Research an API and fetch example responses:

# 1. Search for API documentation
web_search(query="GitHub REST API repositories endpoint")

# 2. Fetch the API documentation
web_fetch(url="https://docs.github.com/en/rest/repos/repos")

# 3. Fetch example data and save it
web_fetch(
    url="https://api.github.com/repos/python/cpython",
    save_to_file="/tmp/github_api_example.json"
)

Exercise 3: Troubleshooting

Find solutions to a specific error:

# 1. Search for the error message
web_search(query="Python 'RuntimeError: Event loop is closed' asyncio")

# 2. Fetch the most relevant Stack Overflow answer
web_fetch(url="<most_relevant_stackoverflow_url>")

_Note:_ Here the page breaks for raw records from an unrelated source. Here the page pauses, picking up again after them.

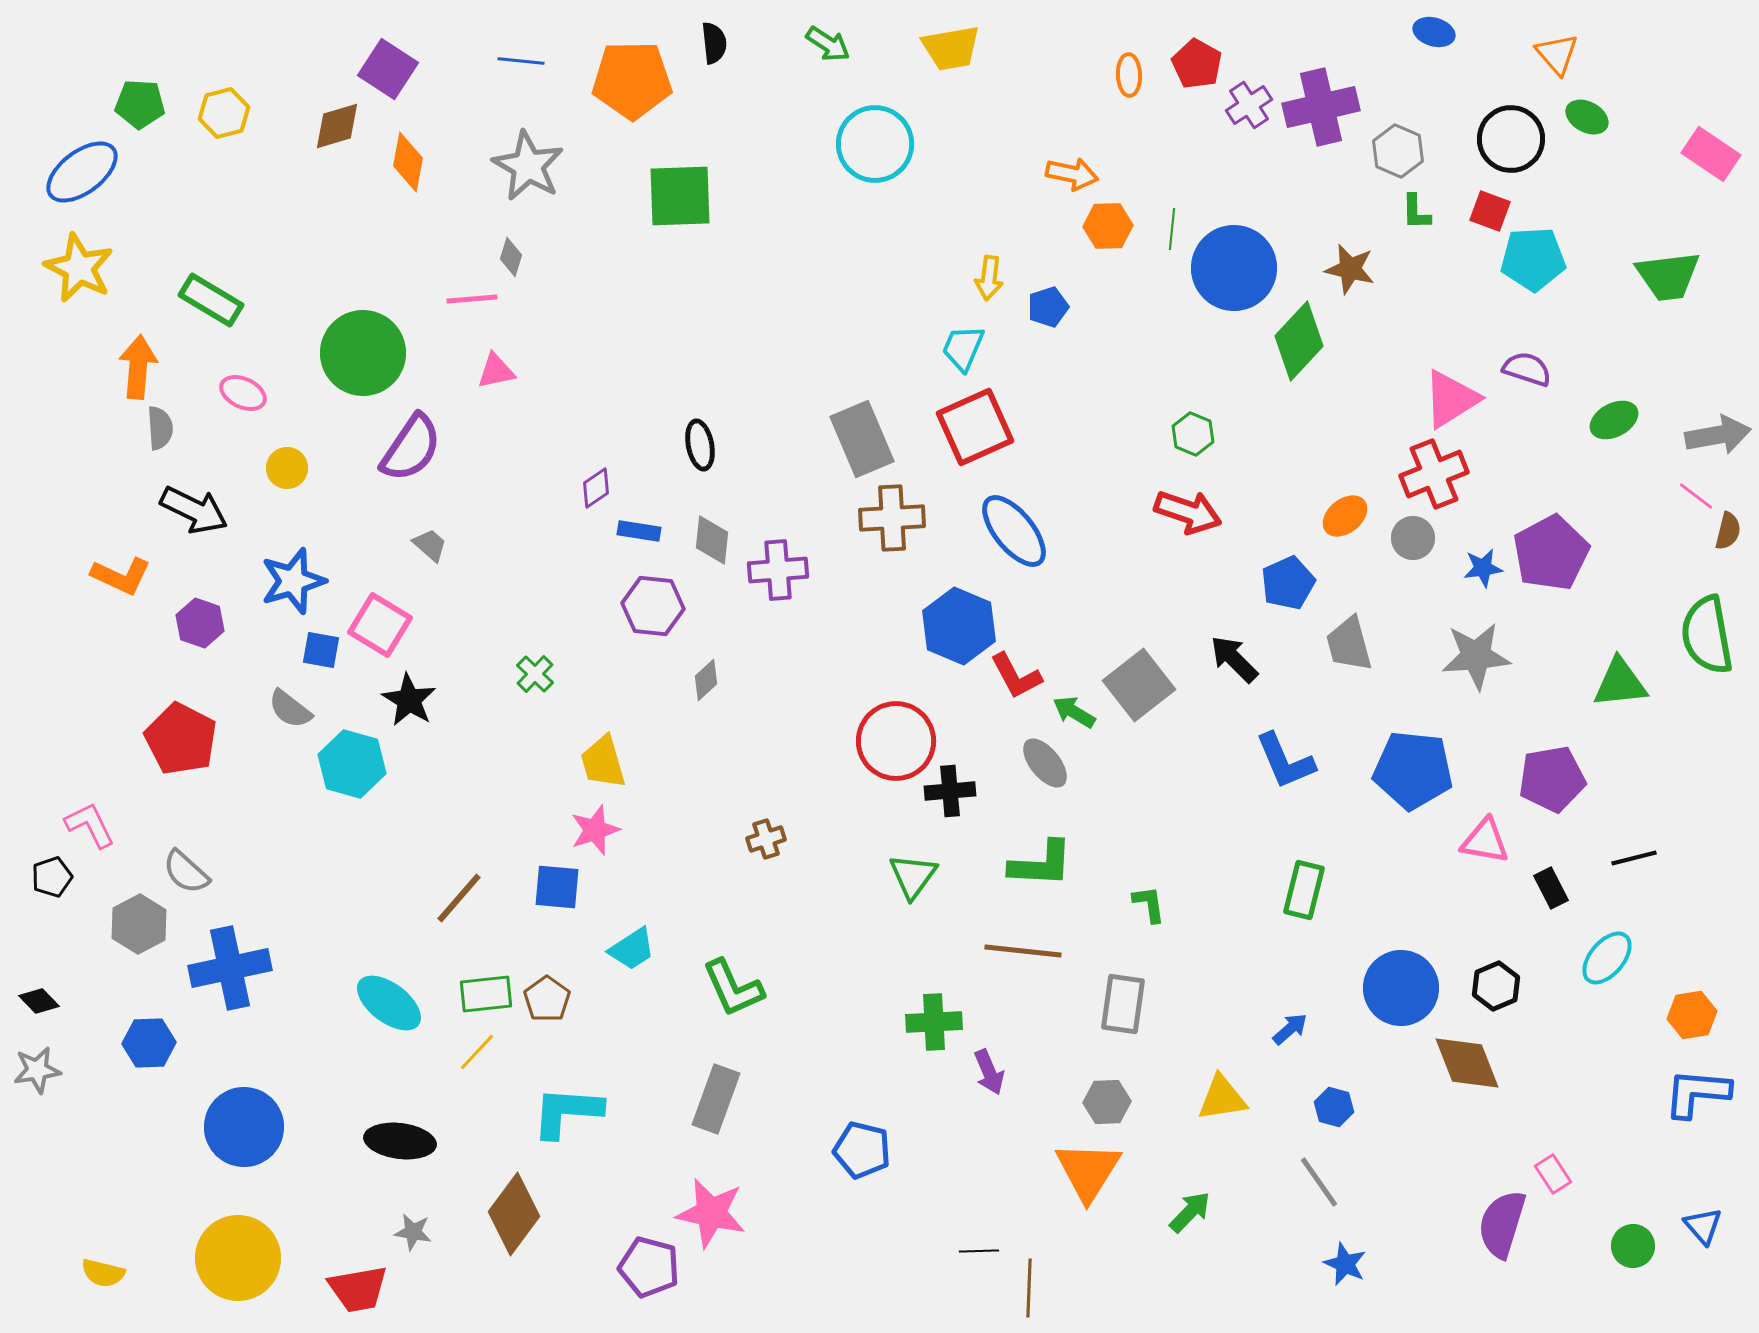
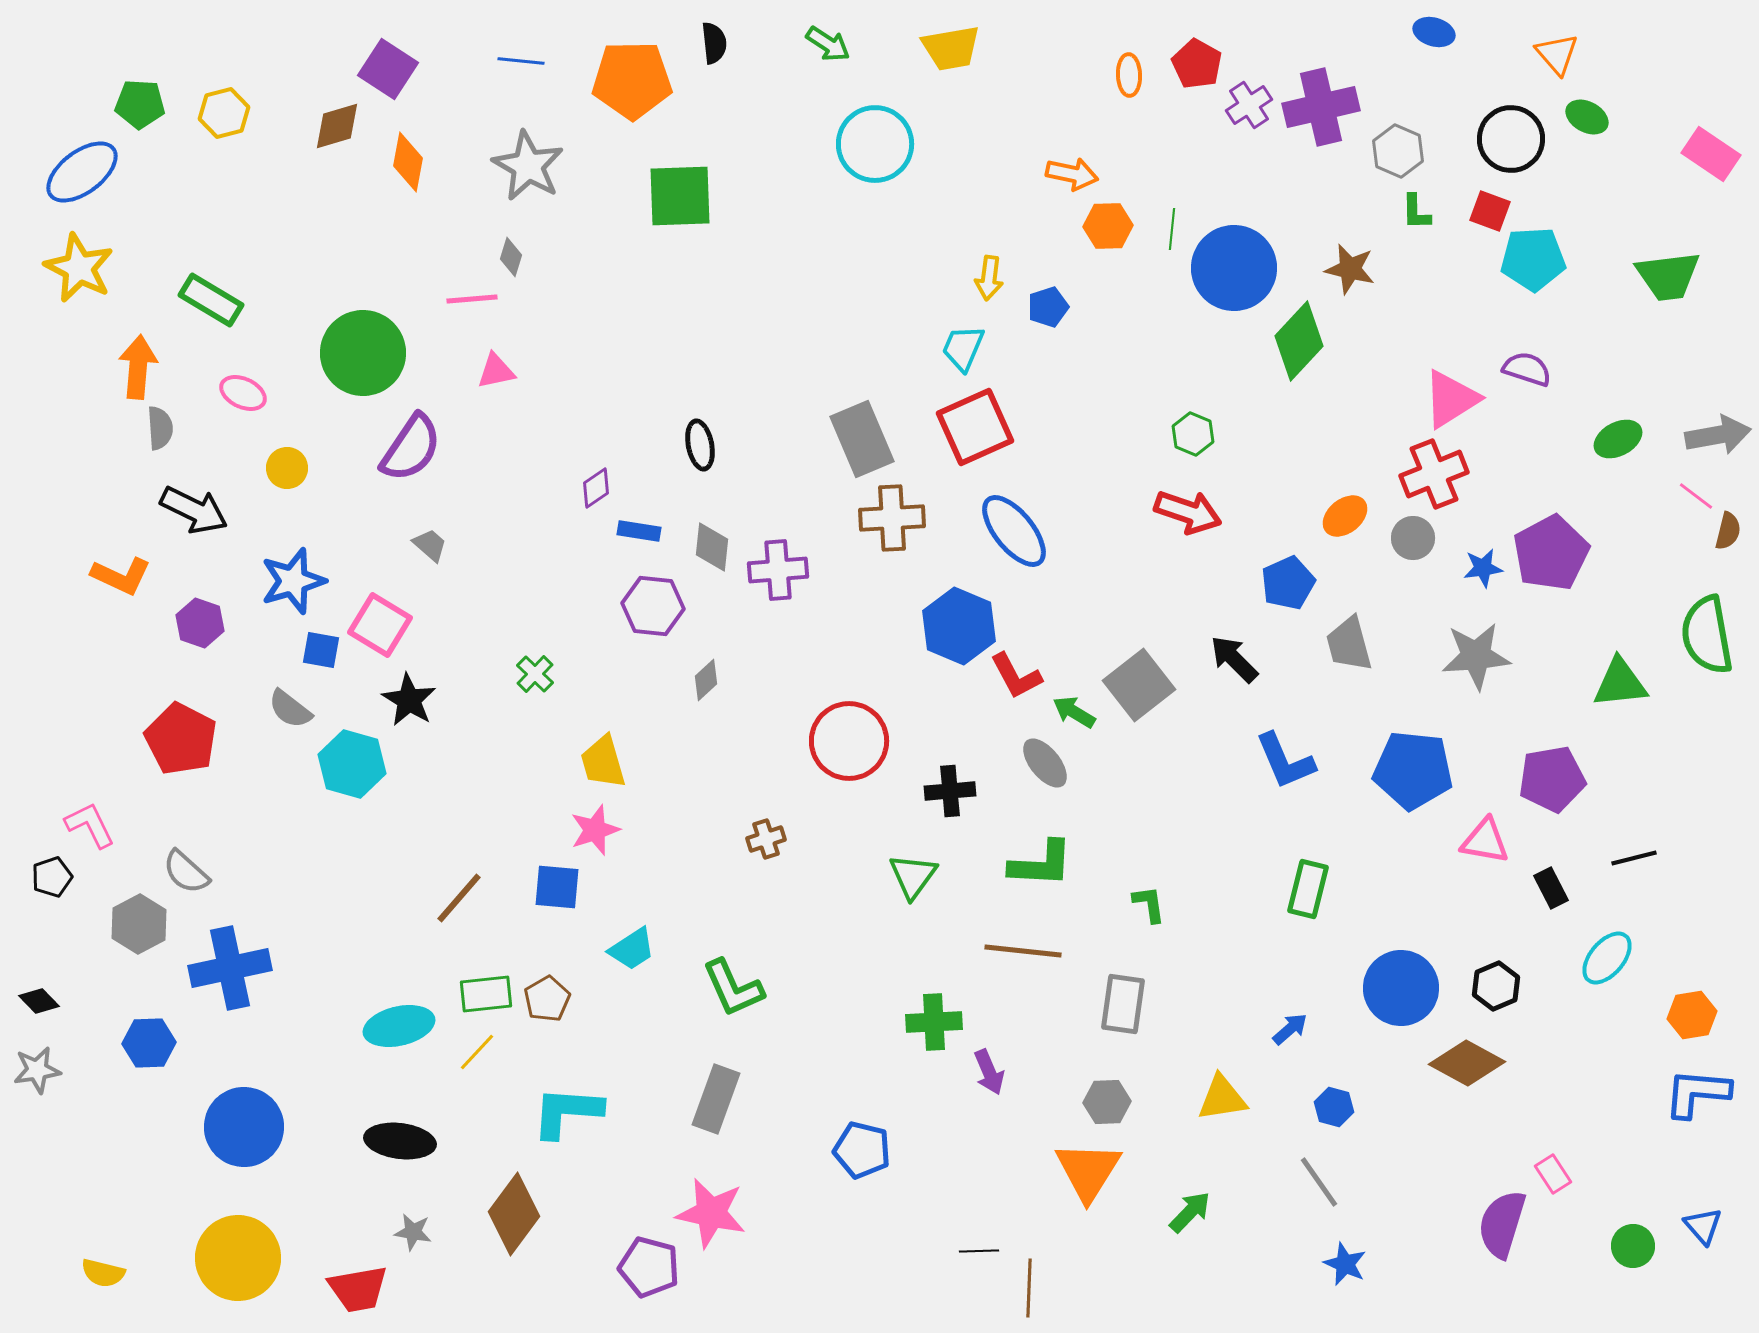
green ellipse at (1614, 420): moved 4 px right, 19 px down
gray diamond at (712, 540): moved 7 px down
red circle at (896, 741): moved 47 px left
green rectangle at (1304, 890): moved 4 px right, 1 px up
brown pentagon at (547, 999): rotated 6 degrees clockwise
cyan ellipse at (389, 1003): moved 10 px right, 23 px down; rotated 50 degrees counterclockwise
brown diamond at (1467, 1063): rotated 40 degrees counterclockwise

# 3. Search for related issues
web_search(query="asyncio event loop best practices")

Common Errors

"Failed to fetch URL"

Cause: Network issues, invalid URL, or server unavailable

Solution: - Verify the URL is correct and accessible - Check if the website is online - Try searching for the content instead - Wait and retry if it's a temporary issue

"Content truncated due to size"

Cause: Web page exceeds size limits

Solution:

# Save to file instead
web_fetch(url="<large_url>", save_to_file="/tmp/content.txt")

"Rate limit exceeded"

Cause: Too many requests in a short time

Solution: - Space out your requests - Use search results without fetching every URL - Cache previously fetched content

"Search returned no results"

Cause: Query too specific or obscure topic

Solution: - Broaden your search terms - Remove version numbers or very specific details - Try alternative phrasings - Check spelling

Summary

Web tools are powerful for: - Research: Finding current information and best practices - Documentation: Accessing official docs and API references - Troubleshooting: Finding solutions to errors and issues - Data Collection: Retrieving content from web sources

Key Points: - Use web_search to find information, web_fetch to retrieve specific content - Save large content to files to avoid truncation - Search first, then fetch to be efficient - Handle failures gracefully and verify information - Be respectful with request frequency

Web tools bridge the gap between local knowledge and the vast resources available online, enabling agents to access the most current and comprehensive information available.